Brown never forget his debt to the British Welfare State and to the ordinary people whose taxes paid for his education. His diploma project concerned the problem of the ground plane in a medium-sized social housing project, as he’d become conscious that the prevalence of the motor car was beginning to blight the site plans of GLC housing projects and creating asocial situations around large tower blocks in particular. Hired by Stanley Cook, the borough architect for Camden Council (a process described affectionately in Mark Swenarton’s excellent 2017 book Cook’s Camden), Brown ultimately realised his thesis project in a real building, a scheme in which apartment-homes were wrapped around a courtyard. In other words, theory informed praxis, as any good socialist would like to expect.

Brown came from a privileged background, from a social class far removed from the people that he built for and then lived alongside. The same might be said in fact for many of his generation - but what mattered to them was not superficial Modernist poses or pretend aesthetic progress, but the social and political dimension of architecture and its profound potential for a better life.

Now that local authorities are building social housing again it’s possible - I believe, to think of the rebirth of a socially-oriented modern architecture in London.
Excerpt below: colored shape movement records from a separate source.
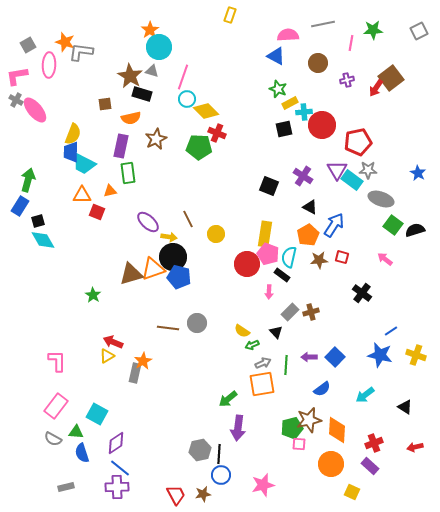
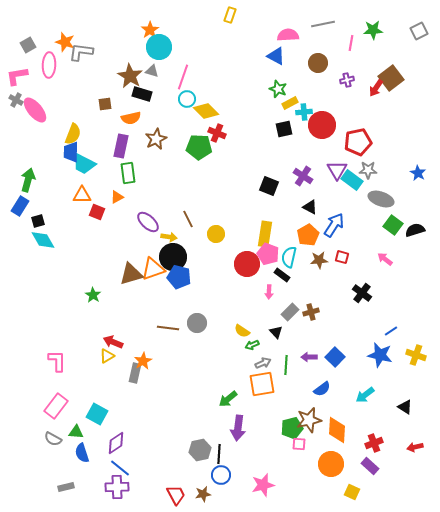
orange triangle at (110, 191): moved 7 px right, 6 px down; rotated 16 degrees counterclockwise
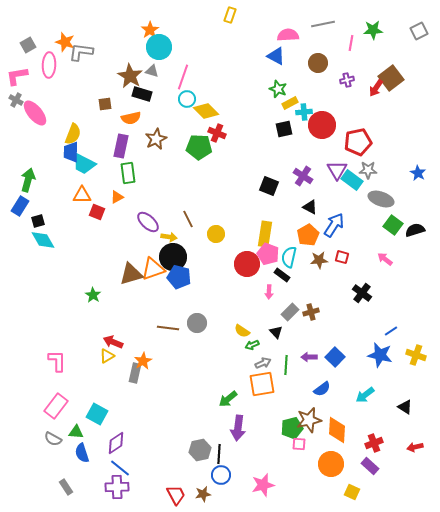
pink ellipse at (35, 110): moved 3 px down
gray rectangle at (66, 487): rotated 70 degrees clockwise
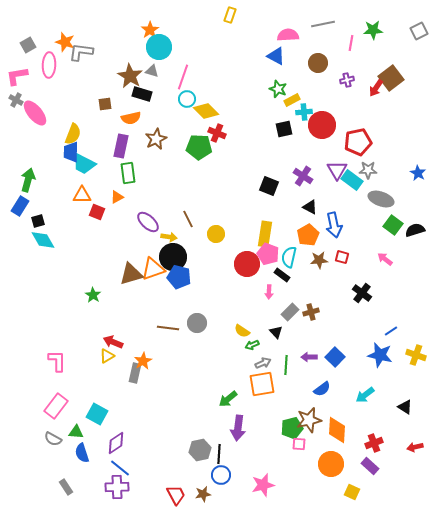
yellow rectangle at (290, 103): moved 2 px right, 3 px up
blue arrow at (334, 225): rotated 135 degrees clockwise
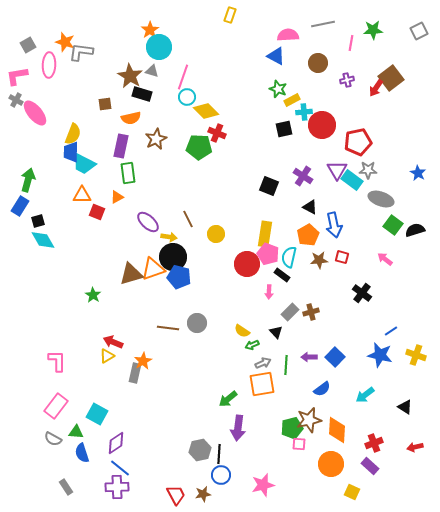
cyan circle at (187, 99): moved 2 px up
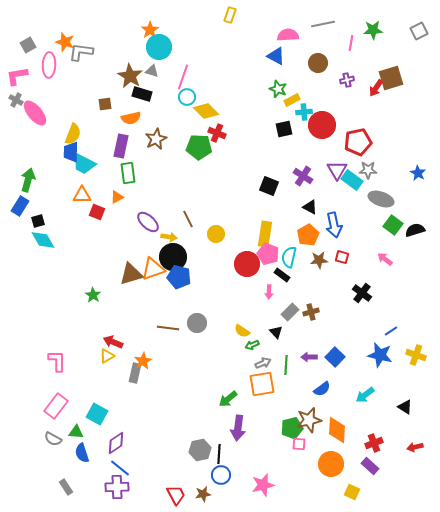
brown square at (391, 78): rotated 20 degrees clockwise
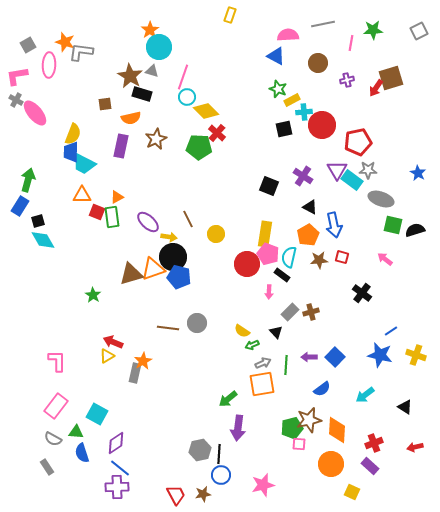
red cross at (217, 133): rotated 18 degrees clockwise
green rectangle at (128, 173): moved 16 px left, 44 px down
green square at (393, 225): rotated 24 degrees counterclockwise
gray rectangle at (66, 487): moved 19 px left, 20 px up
But, I would argue (as Hatherley does in his brilliant book Red Metropolis) that it is vital to note that the capacity of local governments to build homes for poor people was curtailed in 1980 by Margaret Thatcher in a deliberate act of political aggression aimed at suppressing the creation of Labour voters (as was her decision to sell off Council properties).

Indeed, it's bloody irritating to someone like me, from an immigrant working-class family (albeit an Oxbridge graduate middle-aged, middle-class white male) that few talk about class in architecture. However, I think at the root of this is a lack of discussion about politics in architecture. Politics has ramifications on ecological and social justice and unglamorous things like citizens’ rights to daylight and sunlight, fresh air, decent room sizes, outside space, the right to car-free public landscapes – without which communities endure what I called in my 2017 book Civic Ground: “spatial poverty”. Architects can work to try to address these needs, but only if we stop not talking about the real tasks of architecture and politics, and focus on the real and pressing task of building a better future… for everyone.

Dr Patrick Lynch studied architecture at The University of Liverpool 1987–1993. He holds an M-Phil in The History and Philosophy of Architecture from The University of Cambridge. He was the founding director of Lynch Architects in 1997 and established Canalside Press in 2018. Patrick gained his PhD from London Metropolitan University in 2015, where he was supervised by Peter Carl, Helen Mallinson and Joseph Rykwert. Outside of practice, Patrick has taught at the Architectural Association, London Met, UCD, Kingston, and most recently at Cambridge. He is currently an Honorary Professor at The University of Liverpool School of Architecture, teaches on the MA Landscape Architecture program at The Bartlett, UCL, and is supervising a PhD at KU Leuven.